Work instruction:
Each record that follows is to be output in full, precisely as written.

(Stored entries)
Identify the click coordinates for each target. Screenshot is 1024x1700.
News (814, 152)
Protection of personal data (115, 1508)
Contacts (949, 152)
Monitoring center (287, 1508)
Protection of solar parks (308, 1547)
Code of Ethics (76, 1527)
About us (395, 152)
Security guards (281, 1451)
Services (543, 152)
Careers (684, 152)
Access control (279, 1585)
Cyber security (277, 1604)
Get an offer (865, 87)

Response to this exercise:
Identify the click coordinates for each target. Screenshot is 1024x1700.
News (814, 152)
Protection of personal data (115, 1508)
Contacts (949, 152)
Monitoring center (287, 1508)
Protection of solar parks (308, 1547)
Code of Ethics (76, 1527)
About us (395, 152)
Security guards (281, 1451)
Services (543, 152)
Careers (684, 152)
Access control (279, 1585)
Cyber security (277, 1604)
Get an offer (865, 87)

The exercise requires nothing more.